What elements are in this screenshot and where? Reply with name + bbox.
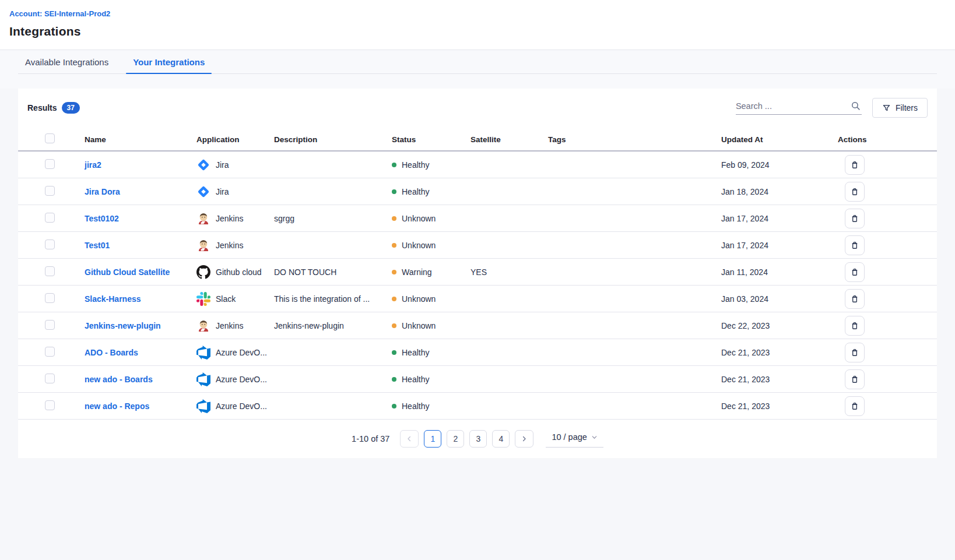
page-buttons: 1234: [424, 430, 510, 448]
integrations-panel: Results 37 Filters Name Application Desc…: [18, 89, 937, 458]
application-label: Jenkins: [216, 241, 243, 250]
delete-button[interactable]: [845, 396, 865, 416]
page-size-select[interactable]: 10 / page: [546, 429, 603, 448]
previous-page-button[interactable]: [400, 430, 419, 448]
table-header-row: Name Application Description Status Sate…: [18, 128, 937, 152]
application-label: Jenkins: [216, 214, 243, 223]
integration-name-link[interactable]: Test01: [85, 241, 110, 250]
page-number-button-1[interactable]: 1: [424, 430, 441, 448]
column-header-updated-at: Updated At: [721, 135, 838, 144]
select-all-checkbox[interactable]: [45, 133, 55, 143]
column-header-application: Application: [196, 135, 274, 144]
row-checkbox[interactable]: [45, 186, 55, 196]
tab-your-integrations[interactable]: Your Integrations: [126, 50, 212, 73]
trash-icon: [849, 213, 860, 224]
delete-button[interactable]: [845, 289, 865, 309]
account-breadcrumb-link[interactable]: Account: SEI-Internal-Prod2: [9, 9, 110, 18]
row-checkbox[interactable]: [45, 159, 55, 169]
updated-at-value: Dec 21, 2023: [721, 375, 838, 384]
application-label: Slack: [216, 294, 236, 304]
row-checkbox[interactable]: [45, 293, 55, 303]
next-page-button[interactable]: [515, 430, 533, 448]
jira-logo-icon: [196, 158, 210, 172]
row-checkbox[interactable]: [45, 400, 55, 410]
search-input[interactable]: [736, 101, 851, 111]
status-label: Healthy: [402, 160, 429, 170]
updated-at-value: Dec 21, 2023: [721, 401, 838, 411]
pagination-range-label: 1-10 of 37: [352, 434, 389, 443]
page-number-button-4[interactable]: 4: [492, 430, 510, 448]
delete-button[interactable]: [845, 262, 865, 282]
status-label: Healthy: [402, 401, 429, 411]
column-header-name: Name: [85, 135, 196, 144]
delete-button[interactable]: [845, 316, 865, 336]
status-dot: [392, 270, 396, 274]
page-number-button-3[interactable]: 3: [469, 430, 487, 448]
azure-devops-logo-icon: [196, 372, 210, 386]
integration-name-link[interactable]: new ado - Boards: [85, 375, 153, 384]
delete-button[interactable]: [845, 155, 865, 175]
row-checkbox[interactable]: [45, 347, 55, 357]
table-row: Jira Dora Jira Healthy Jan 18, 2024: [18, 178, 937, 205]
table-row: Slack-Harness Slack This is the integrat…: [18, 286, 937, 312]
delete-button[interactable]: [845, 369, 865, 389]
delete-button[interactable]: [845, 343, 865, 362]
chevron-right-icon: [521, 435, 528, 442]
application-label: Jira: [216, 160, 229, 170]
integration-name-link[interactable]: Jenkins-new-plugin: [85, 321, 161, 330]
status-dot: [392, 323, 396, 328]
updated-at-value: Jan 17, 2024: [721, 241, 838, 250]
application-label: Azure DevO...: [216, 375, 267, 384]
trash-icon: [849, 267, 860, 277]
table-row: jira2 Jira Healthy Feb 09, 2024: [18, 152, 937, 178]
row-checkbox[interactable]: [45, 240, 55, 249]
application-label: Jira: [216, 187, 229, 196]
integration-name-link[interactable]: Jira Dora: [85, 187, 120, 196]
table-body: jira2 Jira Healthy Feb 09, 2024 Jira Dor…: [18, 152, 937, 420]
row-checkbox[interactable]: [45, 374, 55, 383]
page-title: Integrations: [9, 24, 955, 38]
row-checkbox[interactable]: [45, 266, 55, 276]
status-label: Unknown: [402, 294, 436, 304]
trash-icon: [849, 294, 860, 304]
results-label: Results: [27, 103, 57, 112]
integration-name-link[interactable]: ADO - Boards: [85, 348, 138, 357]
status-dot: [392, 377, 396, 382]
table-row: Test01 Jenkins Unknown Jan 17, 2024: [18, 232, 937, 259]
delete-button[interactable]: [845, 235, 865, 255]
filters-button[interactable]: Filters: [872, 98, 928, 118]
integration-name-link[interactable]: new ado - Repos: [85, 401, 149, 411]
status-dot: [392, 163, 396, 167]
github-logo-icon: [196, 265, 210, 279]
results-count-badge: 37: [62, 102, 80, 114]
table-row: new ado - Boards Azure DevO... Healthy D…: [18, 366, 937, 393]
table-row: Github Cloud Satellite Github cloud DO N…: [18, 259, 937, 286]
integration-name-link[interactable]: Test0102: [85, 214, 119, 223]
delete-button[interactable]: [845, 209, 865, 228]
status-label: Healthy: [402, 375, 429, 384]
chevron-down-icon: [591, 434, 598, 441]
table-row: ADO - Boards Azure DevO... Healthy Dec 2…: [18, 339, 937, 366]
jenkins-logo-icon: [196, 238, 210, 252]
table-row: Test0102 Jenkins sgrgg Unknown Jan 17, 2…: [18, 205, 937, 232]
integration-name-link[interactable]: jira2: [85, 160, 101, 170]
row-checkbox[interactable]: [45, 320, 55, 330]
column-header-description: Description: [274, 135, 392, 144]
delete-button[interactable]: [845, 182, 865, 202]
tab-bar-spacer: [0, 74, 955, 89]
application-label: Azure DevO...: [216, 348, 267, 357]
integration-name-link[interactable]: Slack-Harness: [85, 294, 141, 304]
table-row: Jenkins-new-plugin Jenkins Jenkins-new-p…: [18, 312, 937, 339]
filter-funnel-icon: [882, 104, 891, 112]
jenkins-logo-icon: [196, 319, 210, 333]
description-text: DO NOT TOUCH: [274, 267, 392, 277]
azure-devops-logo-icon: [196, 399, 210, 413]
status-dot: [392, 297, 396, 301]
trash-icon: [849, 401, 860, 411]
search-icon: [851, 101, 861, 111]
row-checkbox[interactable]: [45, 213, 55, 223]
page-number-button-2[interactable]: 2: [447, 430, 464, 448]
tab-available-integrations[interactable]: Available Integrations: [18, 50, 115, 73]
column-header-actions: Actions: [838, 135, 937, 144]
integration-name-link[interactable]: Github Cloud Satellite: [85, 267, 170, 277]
..............................
→ TO DO: If a line of the records contains the word "Healthy", count it; give only the total.

→ FINISHED EXERCISE: 8